Annual reconciliation reports are also due by January 31.
If the due date for your quarterly return and payment or annual report falls on a weekend or holiday, the due date shifts to the next business day.
Transit tax forms are available now. You won't use the current income tax withholding forms or payment coupons for this tax.
Filing options and payments
Employers can file returns and detail reports using electronic or paper options. Filing electronic returns and detail reports will require setting up a Revenue Online account. For more information on how to set up an account, please visit Revenue Online. You can pay by cash, check, money order, or EFT. Include the new payment coupon with your check or money order so we can ensure it's applied appropriately.
Cash payments are only accepted at our main office at 955 Center Street NE in Salem. You can walk in and make your payment anytime during normal business hours, or you can call (503) 945-8050 to schedule an appointment.
W-2s and iWire filing
Where does the new statewide transit tax get reported on the Form W-2?
There isn't currently a requirement to report the statewide transit tax on the Form W-2. We're analyzing the impact of adopting an administrative rule that requires statewide transit tax wages and withholding to be reported in Box 14 of the W-2. This prospective rule change would be part of our fall 2018 rulemaking process. The draft rule would be posted on our website for review, and there would be the opportunity for public comment on the potential impacts of this requirement.
How will the new statewide transit tax be reported in iWire?
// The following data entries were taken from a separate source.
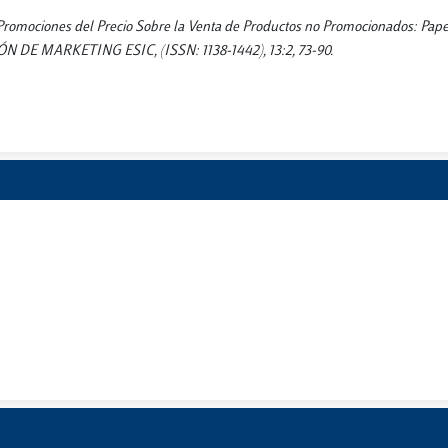
 las Promociones del Precio Sobre la Venta de Productos no Promocionados: Pa
N DE MARKETING ESIC, (ISSN: 1138-1442), 13:2, 73-90.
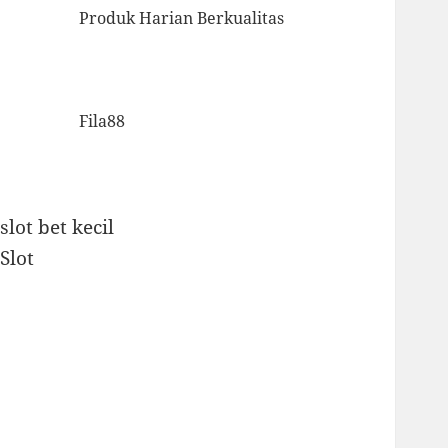
Produk Harian Berkualitas
Fila88
slot bet kecil
Slot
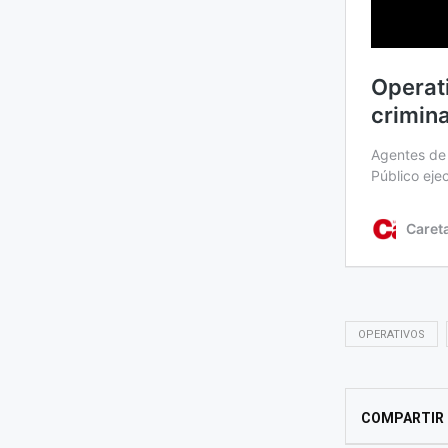
OPERATIVOS
COMPARTIR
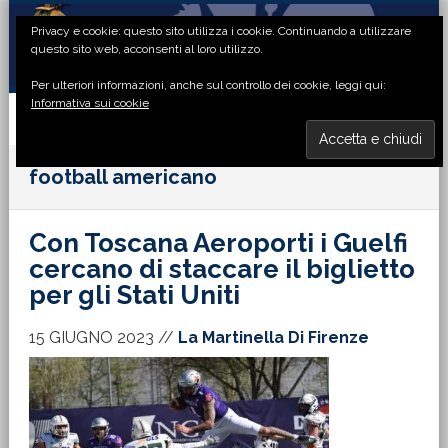
Passa
Passa
Passa
Passa
Privacy e cookie: questo sito utilizza i cookie. Continuando a utilizzare
alla
al
alla
al
questo sito web, acconsenti al loro utilizzo.
navigazione
contenuto
barra
piè
Per ulteriori informazioni, anche sul controllo dei cookie, leggi qui:
primaria
principale
laterale
di
Informativa sui cookie
primaria
pagina
MENU
football americano
Con Toscana Aeroporti i Guelfi
cercano di staccare il biglietto
per gli Stati Uniti
15 GIUGNO 2023
//
La Martinella Di Firenze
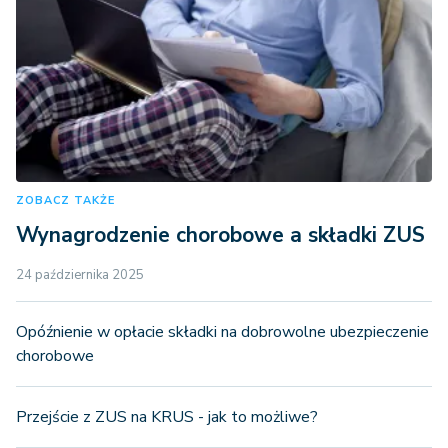
ZOBACZ TAKŻE
Wynagrodzenie chorobowe a składki ZUS
24 października 2025
Opóźnienie w opłacie składki na dobrowolne ubezpieczenie
chorobowe
Przejście z ZUS na KRUS - jak to możliwe?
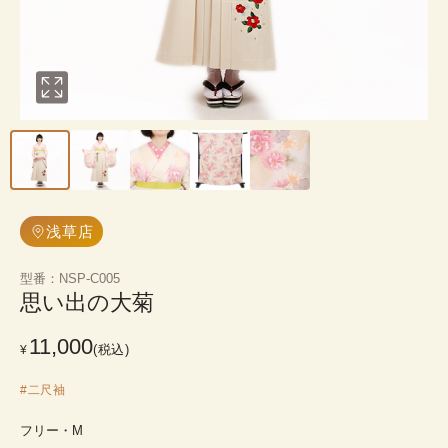
浅草店
型番
：
NSP-C005
思い出の大菊
11,000
(税込)
¥
#
二尺袖
フリー・M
As with prior years, there are still three separate W-2 filing options (manual entry, spreadsheet import, and bulk file).
Manual entry—There are two new fields: "Statewide Transit Taxable Wages" and "Statewide Transit Tax Withheld." These fields are labeled as "Box 14" in addition to the regular "Other" Box 14 where other information can be entered.
Spreadsheet import—The updated spreadsheet template option has two new columns in the Form W-2 worksheet labeled "Box 14": "Statewide Transit Wage" and "Statewide Transit Withholding."
Bulk file—The updated bulk file specifications are available under "File Specifications" on the iWire information page.
Oregon residents working out of state
If you're an Oregon resident who performs services outside of Oregon, you can ask your employer to withhold the tax from your wages as a courtesy—similar to income tax withholding. However, we can't require out-of-state employers to do so, as they're outside Oregon's taxing jurisdiction. If your employer doesn't withhold the tax for you, you're responsible for filing and paying the tax.
If you don't file or pay on time, you may be subject to penalties and interest. Estimated payments are not required. The tax for individuals is due April 15, 2019. See the instructions for Form OR-STI. This form and instructions will be available in January 2019 and you'll also be able to file this return and pay the tax using Revenue Online.